Counties that still plan to lift restrictions despite Wolf’s threat to withhold billions in COVID-19 funding also include Lebanon and Lancaster, the state’s seventh-most populous.
But county officials elsewhere — including Schuylkill County and Dauphin County, home of the state capital — took heed and backed down, even as they continued to press Wolf for a more ambitious reopening timetable.
“For us to threaten and then execute a ‘Hey everyone go back to green in Berks County,’ we will suffer the consequences,” said Berks County Commissioner Kevin Barnhardt, a Democrat, referring to Wolf’s color-coded reopening plan. “And I don’t want to be the one saying that, gee, I held up the money, or we were denied money … because of a foolish decision.”
George F. Halcovage Jr., Republican chair of the Schuylkill County board, said the governor took a more conciliatory tone in a conference call with county commissioners.
“That phone call, hearing the governor say, ‘We need to collaborate and cooperate with county commissioners,’ that was extremely important,” he said. “This is the first time I’ve heard that said.”
A message was left with Wolf’s office late Wednesday seeking comment.
The governor’s earlier warning to counties came amid increasing pressure from Republican lawmakers who want him to lift his pandemic restrictions more quickly in additional areas of Pennsylvania. Wolf has said that moving too fast risks jeopardizing the progress Pennsylvania has made against a virus that has sickened some 59,000 and killed nearly 4,000 statewide.
In Berks County, commissioners on Wednesday said they couldn’t in good conscience advise businesses to reopen in defiance of Wolf, given the risk.
But at a video news conference at which they invited several struggling small business owners to speak, the board called on Wolf to take action immediately to allow Berks to reopen, saying it can do so safely.
Big-box retailers that have been deemed essential and allowed to operate during the pandemic are steadily putting locally owned competitors out of business, they said.
“Governor Wolf, we are are begging you to reconsider what you are doing to the commonwealth of Pennsylvania and to Berks County,” said Christian Leinbach, GOP chair of the Berks County board. “Do you really believe a small flower shop is less safe than thousands of people flocking Walmart and Lowe’s for their Mother’s Day flowers?”
In other coronavirus-related developments:
The Pennsylvania Department of Health on Wednesday reported 137 additional coronavirus deaths, raising the statewide total to 3,943.
The deaths occurred over the past several weeks.

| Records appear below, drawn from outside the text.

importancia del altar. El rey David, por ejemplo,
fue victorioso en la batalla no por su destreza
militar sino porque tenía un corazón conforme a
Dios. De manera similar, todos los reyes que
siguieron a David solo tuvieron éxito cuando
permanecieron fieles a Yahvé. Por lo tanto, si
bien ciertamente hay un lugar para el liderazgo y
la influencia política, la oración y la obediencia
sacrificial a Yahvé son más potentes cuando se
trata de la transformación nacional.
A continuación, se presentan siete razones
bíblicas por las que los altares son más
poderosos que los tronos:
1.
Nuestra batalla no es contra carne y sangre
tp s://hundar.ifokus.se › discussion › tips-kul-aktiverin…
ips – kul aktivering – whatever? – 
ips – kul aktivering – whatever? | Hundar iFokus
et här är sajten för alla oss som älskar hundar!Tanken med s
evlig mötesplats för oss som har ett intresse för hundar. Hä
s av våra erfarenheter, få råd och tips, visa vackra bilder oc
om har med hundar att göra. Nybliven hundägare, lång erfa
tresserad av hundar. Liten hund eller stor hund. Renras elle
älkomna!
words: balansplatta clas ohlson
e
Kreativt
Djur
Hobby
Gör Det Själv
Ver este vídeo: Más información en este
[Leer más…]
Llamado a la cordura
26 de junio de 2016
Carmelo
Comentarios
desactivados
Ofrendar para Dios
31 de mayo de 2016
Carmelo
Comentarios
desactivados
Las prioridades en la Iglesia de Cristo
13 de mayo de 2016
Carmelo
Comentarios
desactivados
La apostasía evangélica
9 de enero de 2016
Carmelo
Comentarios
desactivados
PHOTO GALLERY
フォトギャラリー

The Health Department has been reconciling its records with data provided by hospitals, health systems, municipal health departments and nursing homes.
Over two-thirds of the state’s virus deaths have occurred among residents of nursing homes and similar institutions.

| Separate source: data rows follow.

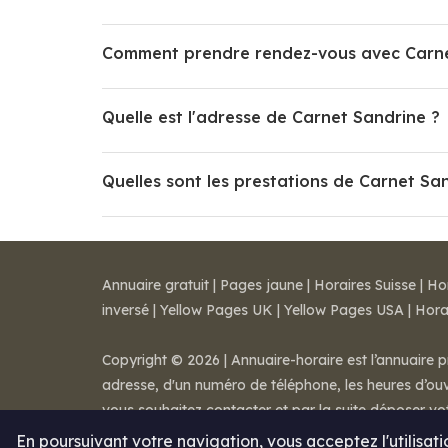
Comment prendre rendez-vous avec Carne
Quelle est l'adresse de Carnet Sandrine ?
Quelles sont les prestations de Carnet Sa
Annuaire gratuit
|
Pages jaune
|
Horaires Suisse
|
Ho
inversé
|
Yellow Pages UK
|
Yellow Pages USA
|
Hora
Copyright © 2026 | Annuaire-horaire est l’annuaire p
adresse, d'un numéro de téléphone, les heures d’ouve
vous souhaitez contacter et par la suite déposer v
Mentions légales
-
Conditions de ventes
-
Contact
En poursuivant votre navigation, vous acceptez l'utilisat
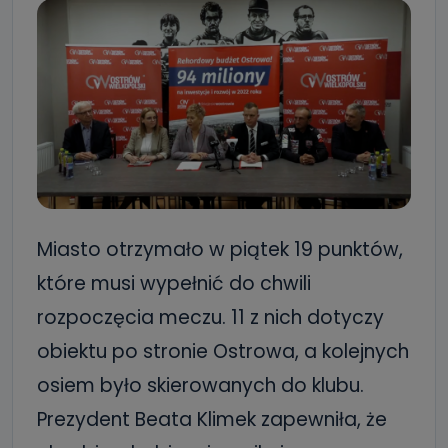
Miasto otrzymało w piątek 19 punktów,
które musi wypełnić do chwili
rozpoczęcia meczu. 11 z nich dotyczy
obiektu po stronie Ostrowa, a kolejnych
osiem było skierowanych do klubu.
Prezydent Beata Klimek zapewniła, że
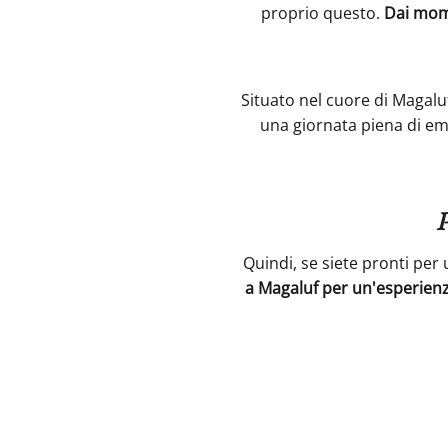
proprio questo.
Dai mome
Situato nel cuore di Magaluf
una giornata piena di emo
P
Quindi, se siete pronti per u
a Magaluf per un'esperienza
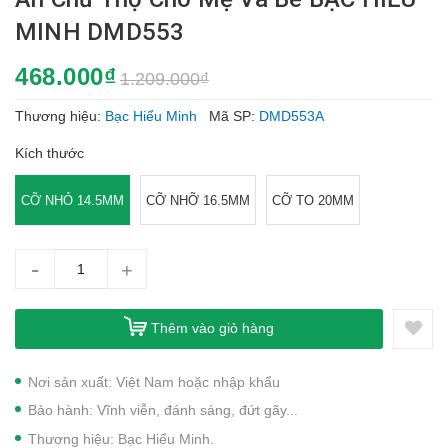
MINH DMD553
468.000₫
1.209.000₫
Thương hiệu:
Bạc Hiểu Minh
Mã SP:
DMD553A
Kích thước
CỠ NHỎ 14.5MM
CỠ NHỠ 16.5MM
CỠ TO 20MM
-
+
Thêm vào giỏ hàng
Nơi sản xuất: Việt Nam hoặc nhập khẩu
Bảo hành: Vĩnh viễn, đánh sáng, đứt gãy...
Thương hiệu: Bạc Hiểu Minh.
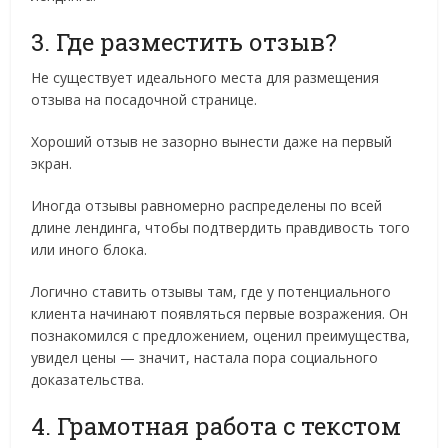
3. Где разместить отзыв?
Не существует идеального места для размещения
отзыва на посадочной странице.
Хороший отзыв не зазорно вынести даже на первый
экран.
Иногда отзывы равномерно распределены по всей
длине лендинга, чтобы подтвердить правдивость того
или иного блока.
Логично ставить отзывы там, где у потенциального
клиента начинают появляться первые возражения. Он
познакомился с предложением, оценил преимущества,
увидел цены — значит, настала пора социального
доказательства.
4. Грамотная работа с текстом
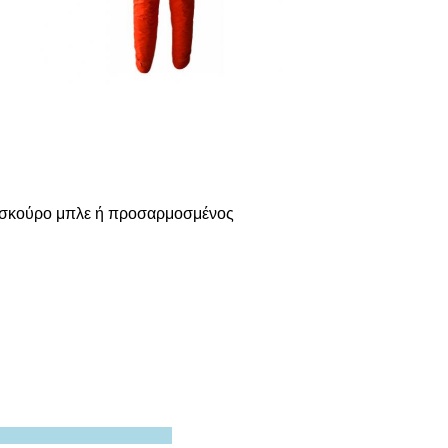
ς, σκούρο μπλε ή προσαρμοσμένος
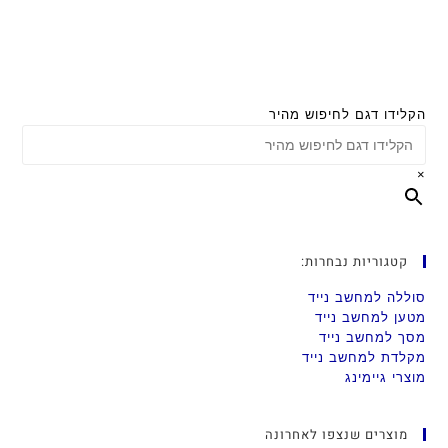
הקלידו דגם לחיפוש מהיר
×
קטגוריות נבחרות:
סוללה למחשב נייד
מטען למחשב נייד
מסך למחשב נייד
מקלדת למחשב נייד
מוצרי גיימינג
מוצרים שנצפו לאחרונה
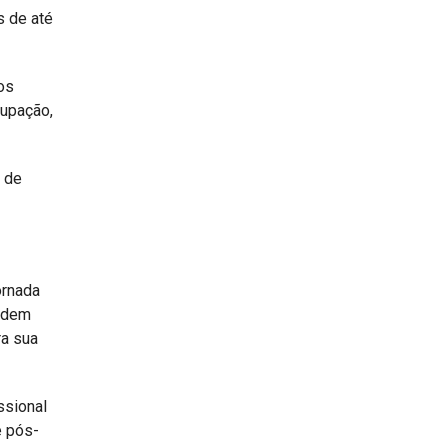
s de até
os
cupação,
 de
ornada
podem
ra sua
ssional
e pós-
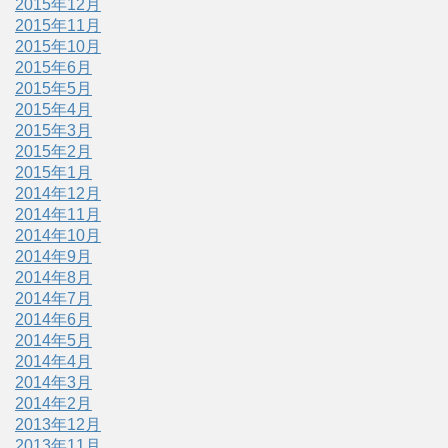
2015年12月
2015年11月
2015年10月
2015年6月
2015年5月
2015年4月
2015年3月
2015年2月
2015年1月
2014年12月
2014年11月
2014年10月
2014年9月
2014年8月
2014年7月
2014年6月
2014年5月
2014年4月
2014年3月
2014年2月
2013年12月
2013年11月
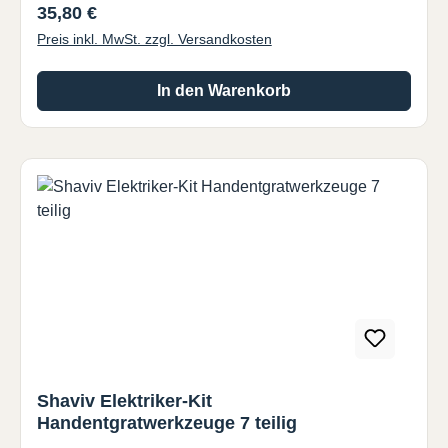
Regulärer Preis:
35,80 €
Preis inkl. MwSt. zzgl. Versandkosten
In den Warenkorb
Shaviv Elektriker-Kit
Handentgratwerkzeuge 7 teilig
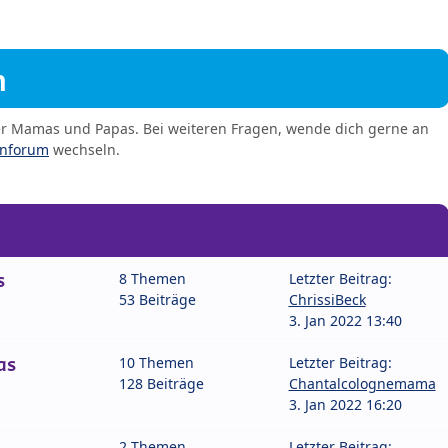
m
er Mamas und Papas. Bei weiteren Fragen, wende dich gerne an
enforum
wechseln.
s
8 Themen
Letzter Beitrag:
53 Beiträge
ChrissiBeck
3. Jan 2022 13:40
as
10 Themen
Letzter Beitrag:
128 Beiträge
Chantalcolognemama
3. Jan 2022 16:20
2 Themen
Letzter Beitrag:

Health officials reported 707 new infections, bringing the statewide total to nearly 59,000.
The number of infections is thought to be far higher than the state’s confirmed case count because many people have not been tested, and studies suggest people can be infected without feeling sick. There is no data on how many people have fully recovered.

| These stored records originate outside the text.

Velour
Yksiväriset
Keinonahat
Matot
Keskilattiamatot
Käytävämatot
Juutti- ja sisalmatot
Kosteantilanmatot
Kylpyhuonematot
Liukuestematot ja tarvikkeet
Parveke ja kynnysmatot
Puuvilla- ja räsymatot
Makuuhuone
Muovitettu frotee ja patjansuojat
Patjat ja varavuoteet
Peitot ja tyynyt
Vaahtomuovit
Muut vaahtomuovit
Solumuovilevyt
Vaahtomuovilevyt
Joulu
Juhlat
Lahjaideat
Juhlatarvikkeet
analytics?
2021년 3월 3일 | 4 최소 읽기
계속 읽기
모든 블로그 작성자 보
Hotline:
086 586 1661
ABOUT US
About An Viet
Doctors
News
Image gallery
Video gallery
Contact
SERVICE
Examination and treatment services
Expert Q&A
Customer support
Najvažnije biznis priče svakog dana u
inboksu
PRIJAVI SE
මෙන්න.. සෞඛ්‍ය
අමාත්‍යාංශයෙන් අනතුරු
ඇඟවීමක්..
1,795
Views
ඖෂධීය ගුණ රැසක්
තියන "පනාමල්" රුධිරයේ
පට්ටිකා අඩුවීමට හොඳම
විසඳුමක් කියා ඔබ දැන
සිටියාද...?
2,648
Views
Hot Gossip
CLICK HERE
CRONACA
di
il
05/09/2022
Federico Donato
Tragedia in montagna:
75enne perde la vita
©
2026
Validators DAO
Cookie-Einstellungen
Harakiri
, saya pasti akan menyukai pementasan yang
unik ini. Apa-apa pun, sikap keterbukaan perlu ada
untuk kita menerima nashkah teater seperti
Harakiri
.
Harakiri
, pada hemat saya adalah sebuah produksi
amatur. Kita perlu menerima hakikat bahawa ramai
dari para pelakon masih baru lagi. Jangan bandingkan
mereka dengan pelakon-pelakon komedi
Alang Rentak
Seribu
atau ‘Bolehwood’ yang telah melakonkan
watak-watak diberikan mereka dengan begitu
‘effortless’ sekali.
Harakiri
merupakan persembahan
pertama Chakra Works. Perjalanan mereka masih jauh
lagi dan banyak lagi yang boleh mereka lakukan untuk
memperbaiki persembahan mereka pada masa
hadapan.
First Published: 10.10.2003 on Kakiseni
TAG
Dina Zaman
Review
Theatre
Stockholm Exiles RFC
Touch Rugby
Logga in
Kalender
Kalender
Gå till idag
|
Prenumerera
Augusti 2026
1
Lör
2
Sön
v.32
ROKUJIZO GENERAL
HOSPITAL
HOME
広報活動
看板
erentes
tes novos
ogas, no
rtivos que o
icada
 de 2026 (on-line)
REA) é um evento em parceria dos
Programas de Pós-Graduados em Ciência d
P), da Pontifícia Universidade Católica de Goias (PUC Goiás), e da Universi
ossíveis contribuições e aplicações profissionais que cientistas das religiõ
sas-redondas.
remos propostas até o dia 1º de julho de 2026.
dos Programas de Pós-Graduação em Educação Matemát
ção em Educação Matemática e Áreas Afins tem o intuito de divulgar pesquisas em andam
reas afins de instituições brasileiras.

For most people, the virus causes mild or moderate symptoms that clear up in a couple of weeks. Older adults and people with existing health problems are at higher risk of more severe illness, including pneumonia, or death.
Pennsylvania schools will get $524 million in federal funding to help them respond to the virus, the governor’s office said Wednesday.
The U.S. Department of Education approved Pennsylvania’s application for the one-time emergency allocation, which was part of the federal coronavirus relief law signed by President Donald Trump in late March.
Schools may use the funding for a wide range of purposes, including food service, professional training, technology purchases, sanitization and cleaning supplies, summer and after-school programs and mental health supports, the governor’s office said.